Su reinado se extendió durante la mitad de la Era Cenozoica, en un ecosistema repleto de grandes herbívoros como caballos primitivos, camellos y rinocerontes. Su anatomía les dio una ventaja única: la capacidad de triturar y moler huesos, aprovechando cada parte de sus presas en un nicho ecológico que hoy no tiene equivalente.
La anatomía que los hizo únicos y su rastro fósil

Con una dentadura capaz de romper huesos y molerlos, estos depredadores no se parecían a los carnívoros actuales del continente. Aunque evocaban a las hienas africanas, su mecánica dental era distinta, usando premolares y molares en conjunto para desgarrar y triturar. Su estructura corporal también desafiaba las reglas de los cánidos, con extremidades más propias de osos que de lobos.
Los fósiles y coprolitos encontrados —cargados de fragmentos óseos— confirmaron su dieta extrema, cazando animales de hasta 100 kilogramos, mucho más grandes que ellos mismos. Sin embargo, a diferencia de las hienas, no podían digerir completamente los huesos, lo que demuestra su especialización única y limitada.

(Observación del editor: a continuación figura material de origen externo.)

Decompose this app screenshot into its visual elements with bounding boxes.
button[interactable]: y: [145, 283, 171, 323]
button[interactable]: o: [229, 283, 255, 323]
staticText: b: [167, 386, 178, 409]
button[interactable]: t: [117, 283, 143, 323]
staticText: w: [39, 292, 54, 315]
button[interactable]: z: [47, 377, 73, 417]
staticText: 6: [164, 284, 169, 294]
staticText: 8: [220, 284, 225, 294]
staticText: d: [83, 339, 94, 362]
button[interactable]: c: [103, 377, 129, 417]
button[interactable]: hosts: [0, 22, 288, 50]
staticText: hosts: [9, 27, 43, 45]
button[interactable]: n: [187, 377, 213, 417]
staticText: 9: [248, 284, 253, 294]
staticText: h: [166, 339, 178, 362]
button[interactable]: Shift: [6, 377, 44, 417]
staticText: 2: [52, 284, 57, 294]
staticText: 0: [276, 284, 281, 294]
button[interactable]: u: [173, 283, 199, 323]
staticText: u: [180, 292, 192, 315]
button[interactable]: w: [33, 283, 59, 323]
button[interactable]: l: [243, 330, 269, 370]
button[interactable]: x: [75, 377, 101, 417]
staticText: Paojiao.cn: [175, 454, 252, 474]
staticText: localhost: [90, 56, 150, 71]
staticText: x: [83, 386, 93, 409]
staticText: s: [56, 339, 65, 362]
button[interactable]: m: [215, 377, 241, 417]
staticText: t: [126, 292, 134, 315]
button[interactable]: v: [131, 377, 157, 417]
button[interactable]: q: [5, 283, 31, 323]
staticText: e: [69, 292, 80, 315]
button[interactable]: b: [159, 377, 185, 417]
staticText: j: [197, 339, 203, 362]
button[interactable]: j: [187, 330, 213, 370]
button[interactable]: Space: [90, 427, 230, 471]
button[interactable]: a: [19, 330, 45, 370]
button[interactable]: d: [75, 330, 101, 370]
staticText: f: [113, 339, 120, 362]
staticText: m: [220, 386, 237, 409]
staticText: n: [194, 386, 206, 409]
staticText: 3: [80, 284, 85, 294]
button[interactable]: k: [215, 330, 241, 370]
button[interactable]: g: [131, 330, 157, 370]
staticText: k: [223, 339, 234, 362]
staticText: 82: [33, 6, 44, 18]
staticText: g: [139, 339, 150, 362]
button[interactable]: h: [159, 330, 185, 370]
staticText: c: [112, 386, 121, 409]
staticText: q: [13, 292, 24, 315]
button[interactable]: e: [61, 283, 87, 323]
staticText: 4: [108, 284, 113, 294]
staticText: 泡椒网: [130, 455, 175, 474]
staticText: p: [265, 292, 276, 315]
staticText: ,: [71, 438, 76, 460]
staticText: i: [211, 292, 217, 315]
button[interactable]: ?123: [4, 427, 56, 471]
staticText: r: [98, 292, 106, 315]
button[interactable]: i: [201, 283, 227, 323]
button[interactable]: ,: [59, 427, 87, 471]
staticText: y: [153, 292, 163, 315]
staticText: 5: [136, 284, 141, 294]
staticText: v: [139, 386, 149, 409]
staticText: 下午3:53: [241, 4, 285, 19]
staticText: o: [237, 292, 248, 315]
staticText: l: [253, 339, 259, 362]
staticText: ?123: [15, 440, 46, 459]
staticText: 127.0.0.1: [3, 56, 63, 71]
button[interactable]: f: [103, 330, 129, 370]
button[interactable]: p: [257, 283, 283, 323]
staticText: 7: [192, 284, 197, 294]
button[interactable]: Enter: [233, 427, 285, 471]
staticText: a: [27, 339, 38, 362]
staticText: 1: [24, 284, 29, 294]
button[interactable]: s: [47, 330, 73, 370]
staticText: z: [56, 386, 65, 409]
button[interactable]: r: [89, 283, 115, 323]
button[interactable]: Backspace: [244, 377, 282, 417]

Un destino marcado por los cambios del planeta

Hace aproximadamente 1,8 millones de años, los borofáginos desaparecieron para siempre. Los expertos señalan que su dependencia de grandes presas y la incapacidad de migrar a otros continentes cuando el ecosistema norteamericano cambió sellaron su destino. Otros carnívoros lograron expandirse y adaptarse, pero ellos quedaron atrapados en un entorno que dejó de ofrecerles recursos vitales.
Para la paleontología, su extinción sigue siendo un misterio fascinante. Sin descendientes directos ni equivalentes actuales, los perros tritura huesos son un recordatorio de cómo incluso los depredadores más formidables pueden quedar obsoletos cuando la naturaleza reescribe sus reglas.